We have to go beyond the knee-jerk proliferation of conservation projects that happens in the silos of disciplines, important though they are, to the imperative a pluralistic frame of reference covering the wisdom coming from many parts of the world, not only the western one.
Together, in this UNITWIN formation, we have the strength to evoke an understanding of the more complex and advanced ethically sound and ecologically constituted ways of thinking that characterize many indigenous and non-western ways of living.
Together, in this gathering, our affirmation of the multiplicity of worlds and forms of life can have a Copernican effect on the disciplines of education, science, economics and law enough to put a stop to the endless claims to the hegemonisation of non-western forms of knowledge. Epistemic Justice can lead to Cognitive Justice as an action.
Only through cognitive justice as a method for exploring difference and the right to plurality and coexistence among knowledge systems, and by providing for reciprocity and empathy can we turn this hierarchy into a circle.
Frugal and sustainable rural livelihoods are all bundled into a hopeless, eternalised, dehumanized and unrecognizable heap: poverty.
In short, the formula is steady and decisive: structural, long-term dispossession everywhere modernity went, with shallow ameliorative responses as a return hug.

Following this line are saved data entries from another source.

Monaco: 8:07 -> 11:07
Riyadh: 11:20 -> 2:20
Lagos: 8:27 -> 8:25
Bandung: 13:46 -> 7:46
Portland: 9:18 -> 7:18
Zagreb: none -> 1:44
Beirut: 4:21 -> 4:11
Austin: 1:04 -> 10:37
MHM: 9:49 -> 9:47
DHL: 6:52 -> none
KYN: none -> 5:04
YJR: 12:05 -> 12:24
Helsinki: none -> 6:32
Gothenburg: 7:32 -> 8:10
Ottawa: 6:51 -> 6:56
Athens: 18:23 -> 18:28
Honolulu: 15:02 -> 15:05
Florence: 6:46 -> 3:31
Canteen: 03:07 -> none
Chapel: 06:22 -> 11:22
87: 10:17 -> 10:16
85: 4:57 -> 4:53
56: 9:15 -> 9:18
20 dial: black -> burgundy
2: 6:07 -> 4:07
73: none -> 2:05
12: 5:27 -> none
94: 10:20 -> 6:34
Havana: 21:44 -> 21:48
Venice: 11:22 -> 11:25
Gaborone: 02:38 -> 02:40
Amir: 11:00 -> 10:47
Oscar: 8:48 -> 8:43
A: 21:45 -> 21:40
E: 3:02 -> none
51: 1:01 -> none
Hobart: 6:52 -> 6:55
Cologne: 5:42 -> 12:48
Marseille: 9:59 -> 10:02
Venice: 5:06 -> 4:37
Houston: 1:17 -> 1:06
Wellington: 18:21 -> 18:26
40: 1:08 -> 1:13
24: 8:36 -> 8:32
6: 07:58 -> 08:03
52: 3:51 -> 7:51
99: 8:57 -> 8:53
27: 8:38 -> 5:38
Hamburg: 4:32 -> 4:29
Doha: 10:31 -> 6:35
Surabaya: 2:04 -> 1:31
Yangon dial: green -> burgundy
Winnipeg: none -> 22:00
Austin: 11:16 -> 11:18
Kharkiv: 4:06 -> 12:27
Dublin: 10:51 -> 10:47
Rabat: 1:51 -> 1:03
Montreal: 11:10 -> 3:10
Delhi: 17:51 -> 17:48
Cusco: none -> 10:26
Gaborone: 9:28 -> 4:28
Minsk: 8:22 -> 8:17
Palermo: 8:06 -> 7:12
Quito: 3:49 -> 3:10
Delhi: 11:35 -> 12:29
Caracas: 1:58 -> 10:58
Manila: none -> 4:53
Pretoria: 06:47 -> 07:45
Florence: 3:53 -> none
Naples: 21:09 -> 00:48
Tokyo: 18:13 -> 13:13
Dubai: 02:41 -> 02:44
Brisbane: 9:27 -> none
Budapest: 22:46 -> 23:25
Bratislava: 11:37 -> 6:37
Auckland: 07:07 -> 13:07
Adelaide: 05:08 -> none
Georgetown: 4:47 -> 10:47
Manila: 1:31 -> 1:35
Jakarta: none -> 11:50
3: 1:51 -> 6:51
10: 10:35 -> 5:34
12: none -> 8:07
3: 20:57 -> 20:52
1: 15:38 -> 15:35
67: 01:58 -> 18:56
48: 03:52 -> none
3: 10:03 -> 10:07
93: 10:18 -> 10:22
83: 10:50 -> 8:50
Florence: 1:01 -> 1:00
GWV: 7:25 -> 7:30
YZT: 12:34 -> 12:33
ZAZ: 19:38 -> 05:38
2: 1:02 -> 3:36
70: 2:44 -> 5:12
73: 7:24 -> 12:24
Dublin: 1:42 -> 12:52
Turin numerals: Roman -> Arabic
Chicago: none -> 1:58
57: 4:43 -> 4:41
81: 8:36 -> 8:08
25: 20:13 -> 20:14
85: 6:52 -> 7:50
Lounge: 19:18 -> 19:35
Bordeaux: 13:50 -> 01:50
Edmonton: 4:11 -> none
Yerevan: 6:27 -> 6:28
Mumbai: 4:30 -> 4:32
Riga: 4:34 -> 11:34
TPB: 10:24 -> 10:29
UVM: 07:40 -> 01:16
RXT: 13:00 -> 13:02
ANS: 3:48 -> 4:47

On simplified and weak foundations of philosophy of society in relation to human existence, rambling and towering edifices in education, law, science and economics have been built.
The normative framework of commerce replaces the dense networks of subtle interpersonal obligations with a few deceptively clear and relatively simple rules.
Protect property rights. Comply with contracts. Its principle is: buy cheap and sell dear.
The problem of modernity today therefore resembles an attempt to carry water in a picnic basket meant for carrying bread.
A puzzle for you…
What methodology can we use to transform modernity from the narrow, hierarchised way of seeing the world into a more pluralistic way which is able to take cognizance of the ethics, wisdom from other cultures?